PROBLEM ▸
Locate the line that contains "Absolutely—if done right." in the entries below, then repeat it and every following line through the line that contains "PageTest.ai", exactly, and no others.

::: GIVEN DATA

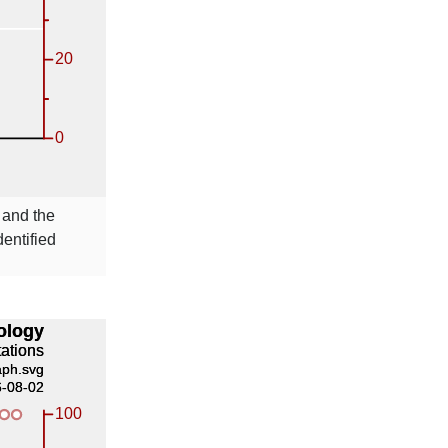
and the
entified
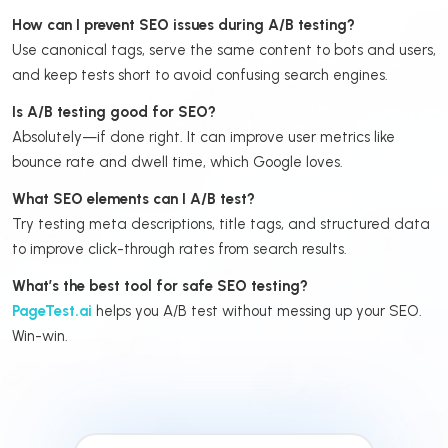
How can I prevent SEO issues during A/B testing?
Use canonical tags, serve the same content to bots and users,
and keep tests short to avoid confusing search engines.
Is A/B testing good for SEO?
Absolutely—if done right. It can improve user metrics like
bounce rate and dwell time, which Google loves.
What SEO elements can I A/B test?
Try testing meta descriptions, title tags, and structured data
to improve click-through rates from search results.
What’s the best tool for safe SEO testing?
PageTest.ai
helps you A/B test without messing up your SEO.
Win-win.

::::::

WRITTEN RESPONSE ▸
Absolutely—if done right. It can improve user metrics like
bounce rate and dwell time, which Google loves.
What SEO elements can I A/B test?
Try testing meta descriptions, title tags, and structured data
to improve click-through rates from search results.
What’s the best tool for safe SEO testing?
PageTest.ai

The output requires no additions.